● Work instruction
Go through the records and extract every line with the word "Vorteile".

● Data shown
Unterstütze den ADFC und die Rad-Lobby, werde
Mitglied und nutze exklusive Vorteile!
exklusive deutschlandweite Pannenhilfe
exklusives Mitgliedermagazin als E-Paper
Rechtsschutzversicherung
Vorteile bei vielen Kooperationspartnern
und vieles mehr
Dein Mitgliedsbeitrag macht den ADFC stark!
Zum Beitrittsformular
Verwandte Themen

● Reply
Mitglied und nutze exklusive Vorteile!
Vorteile bei vielen Kooperationspartnern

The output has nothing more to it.